You want to make God laugh? Tell him your plans. L’expérience COVID-19 nous a démontré à quel point tout peut être chamboulé rapidement. Nous avons longtemps rêvé, nous agissons désormais. La vie fera ce qu’elle voudra anyway.
Avec nos house-sits, nous avons réussi à découvrir différentes régions pendant trois semaines, deux mois, trois mois.
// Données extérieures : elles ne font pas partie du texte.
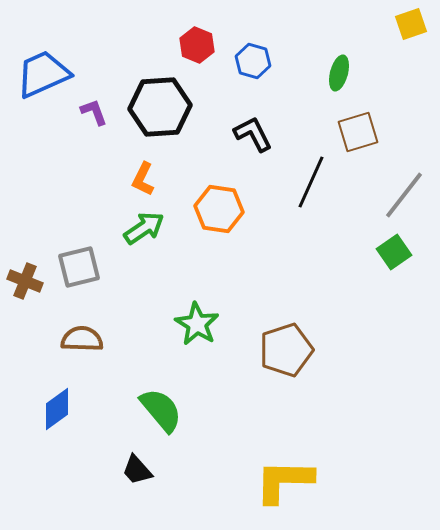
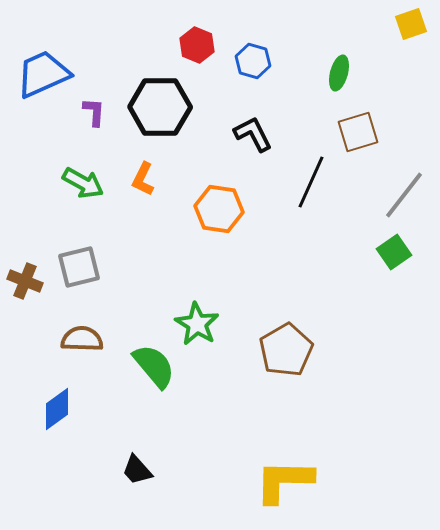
black hexagon: rotated 4 degrees clockwise
purple L-shape: rotated 24 degrees clockwise
green arrow: moved 61 px left, 45 px up; rotated 63 degrees clockwise
brown pentagon: rotated 12 degrees counterclockwise
green semicircle: moved 7 px left, 44 px up
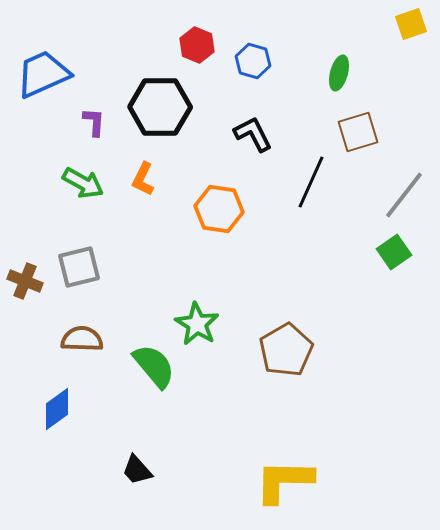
purple L-shape: moved 10 px down
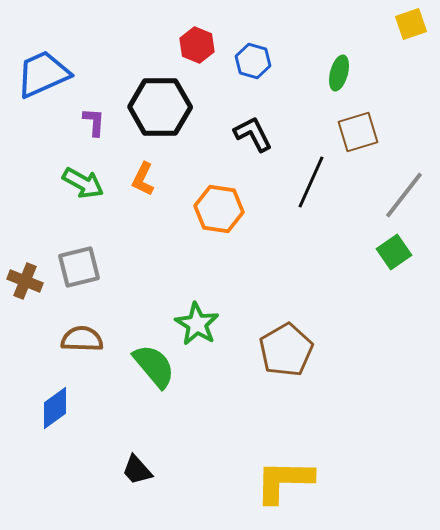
blue diamond: moved 2 px left, 1 px up
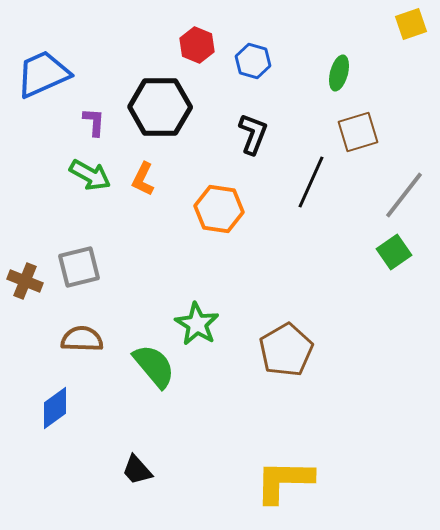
black L-shape: rotated 48 degrees clockwise
green arrow: moved 7 px right, 8 px up
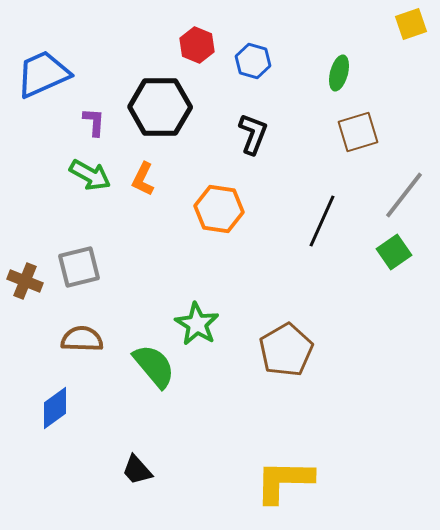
black line: moved 11 px right, 39 px down
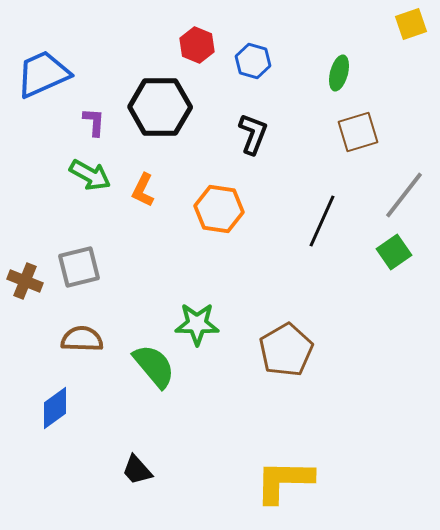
orange L-shape: moved 11 px down
green star: rotated 30 degrees counterclockwise
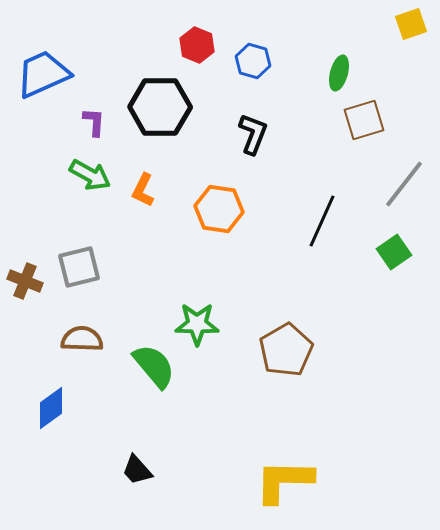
brown square: moved 6 px right, 12 px up
gray line: moved 11 px up
blue diamond: moved 4 px left
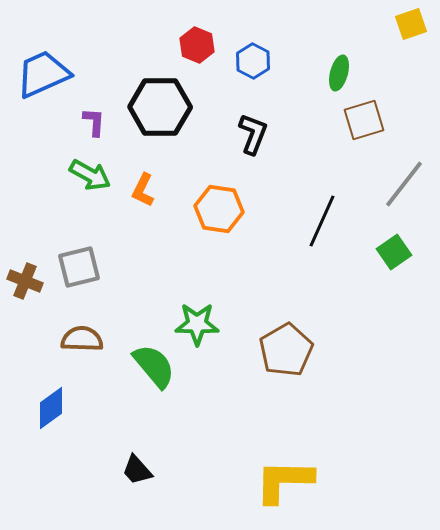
blue hexagon: rotated 12 degrees clockwise
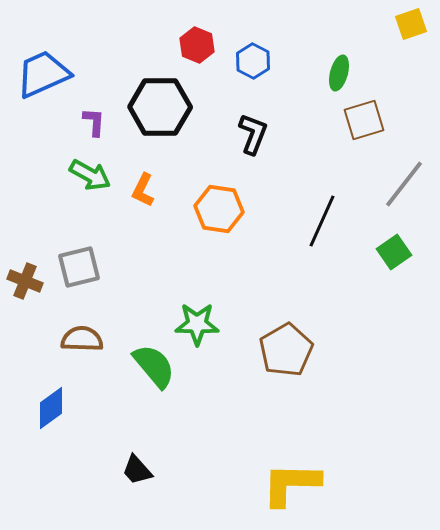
yellow L-shape: moved 7 px right, 3 px down
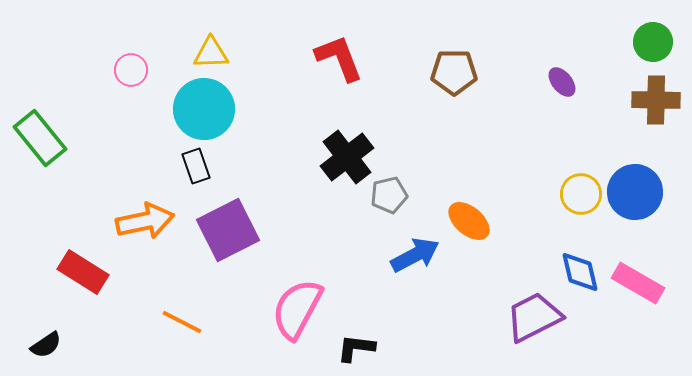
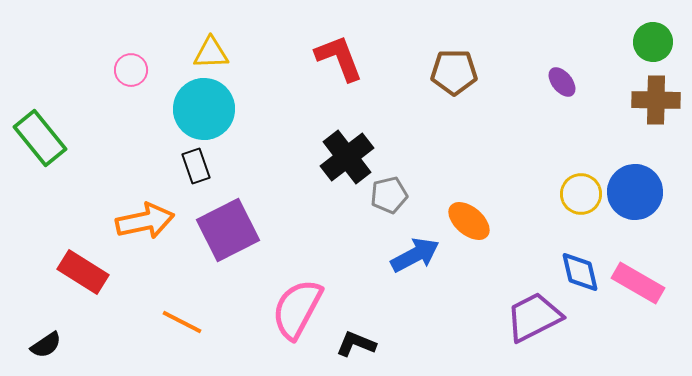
black L-shape: moved 4 px up; rotated 15 degrees clockwise
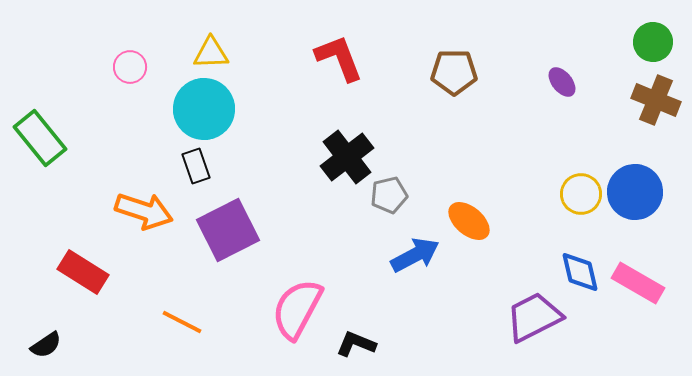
pink circle: moved 1 px left, 3 px up
brown cross: rotated 21 degrees clockwise
orange arrow: moved 1 px left, 10 px up; rotated 30 degrees clockwise
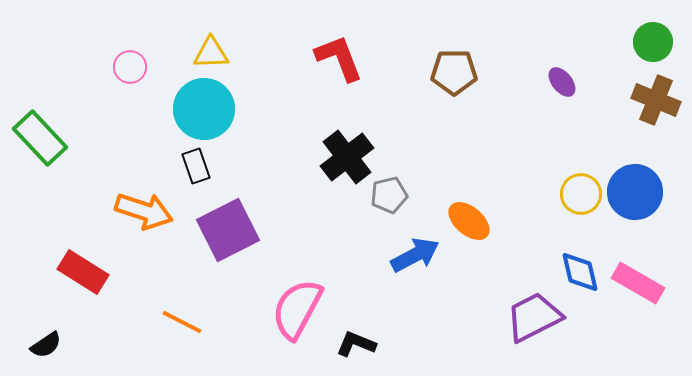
green rectangle: rotated 4 degrees counterclockwise
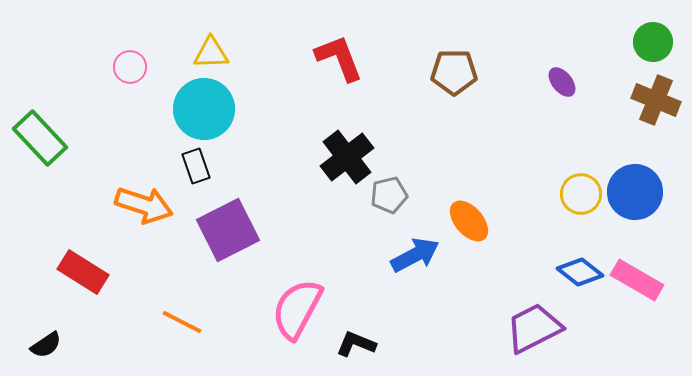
orange arrow: moved 6 px up
orange ellipse: rotated 9 degrees clockwise
blue diamond: rotated 39 degrees counterclockwise
pink rectangle: moved 1 px left, 3 px up
purple trapezoid: moved 11 px down
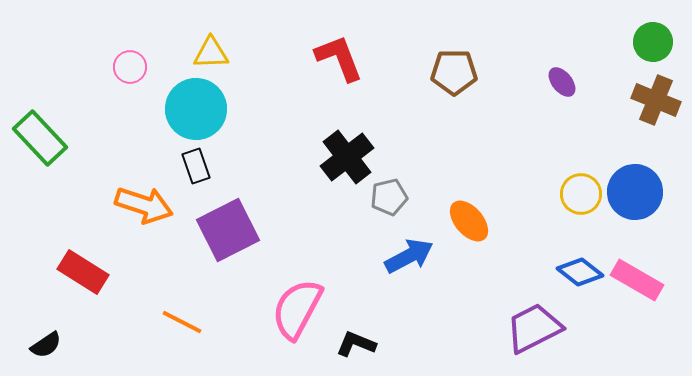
cyan circle: moved 8 px left
gray pentagon: moved 2 px down
blue arrow: moved 6 px left, 1 px down
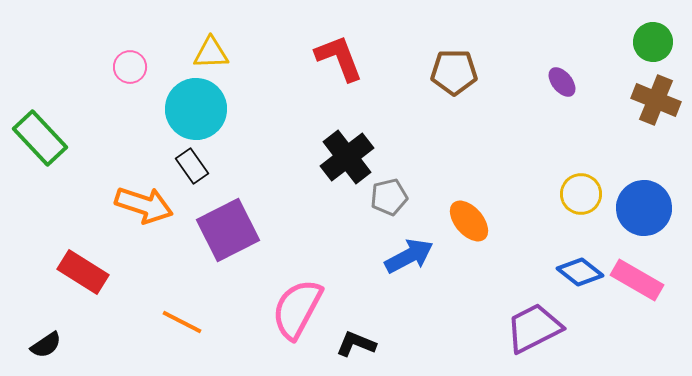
black rectangle: moved 4 px left; rotated 16 degrees counterclockwise
blue circle: moved 9 px right, 16 px down
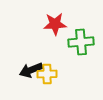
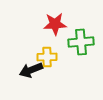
yellow cross: moved 17 px up
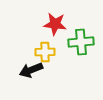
red star: rotated 10 degrees clockwise
yellow cross: moved 2 px left, 5 px up
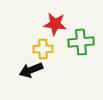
yellow cross: moved 2 px left, 3 px up
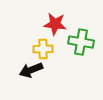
green cross: rotated 15 degrees clockwise
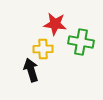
black arrow: rotated 95 degrees clockwise
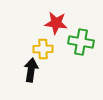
red star: moved 1 px right, 1 px up
black arrow: rotated 25 degrees clockwise
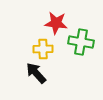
black arrow: moved 5 px right, 3 px down; rotated 50 degrees counterclockwise
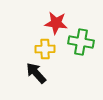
yellow cross: moved 2 px right
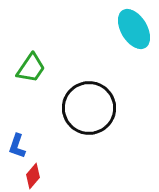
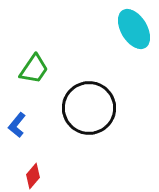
green trapezoid: moved 3 px right, 1 px down
blue L-shape: moved 21 px up; rotated 20 degrees clockwise
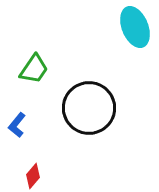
cyan ellipse: moved 1 px right, 2 px up; rotated 9 degrees clockwise
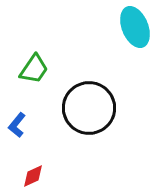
red diamond: rotated 25 degrees clockwise
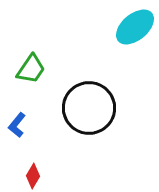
cyan ellipse: rotated 72 degrees clockwise
green trapezoid: moved 3 px left
red diamond: rotated 35 degrees counterclockwise
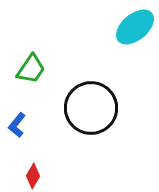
black circle: moved 2 px right
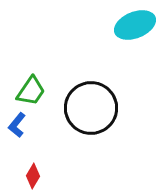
cyan ellipse: moved 2 px up; rotated 18 degrees clockwise
green trapezoid: moved 22 px down
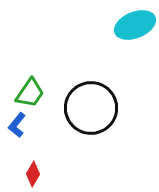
green trapezoid: moved 1 px left, 2 px down
red diamond: moved 2 px up
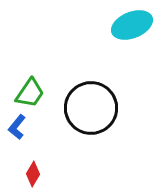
cyan ellipse: moved 3 px left
blue L-shape: moved 2 px down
Nous avons aussi traversé des lieux rapidement, passant dix jours à deux semaines ici et là, dans l’optique désormais révolue d’un retour formel en fin d’année.
À l’avenir, nous cherchons à éviter ces parachutages expéditifs, même si je ne regrette absolument pas notre bref séjour romain, lors duquel j’ai pu contempler, pendant quelques minutes jouissives, l’École d’Athènes et la chapelle Sixtine.
Un retour à la pige
Je commence, tranquillement, à reprendre des contrats en pige, avec un premier article rédigé pour le Journal de l’Assurance. D’autres articles devraient suivre.
Je suis donc ouvert si vous avez des suggestions de pige, conscient que nombreux sont les contrats qui consistent à entraîner et moduler les imperfections de plus en raréfiées de l’intelligence artificielle, dont les impacts à moyen et long terme hantent mon esprit catastrophiste depuis le début de ce voyage.
Vous pouvez aussi m’encourager dans cette décision professionnellement insensée en contribuant financièrement à ce Substack. Certains l’ont déjà fait, et je manifeste à leur égard une immense gratitude. Vous êtes les bienvenus à m’offrir l’équivalent virtuel d’un café à Montréal! Ça doit être rendu, quoi, mille dollars aujourd’hui?
Voilà. Nous avons pris goût au voyage. Nous décidons de savourer.
Hey Joseph- these pictures look stunning. Wish I understand things though. Time to hit some language course for me.
Grosse décision, mais comme tu dis, voir le monde pendant qu’il est encore monde. Bon choix, profitez-en!
Même si cela peut causer de l’ennui à certains… je me dis il reste tout de même les appels, profitons-en!!!!
Encore un super texte, encore bravo!
J’ai hâte en décembre, j’aurai de la belle visite 🥰 à vous deux!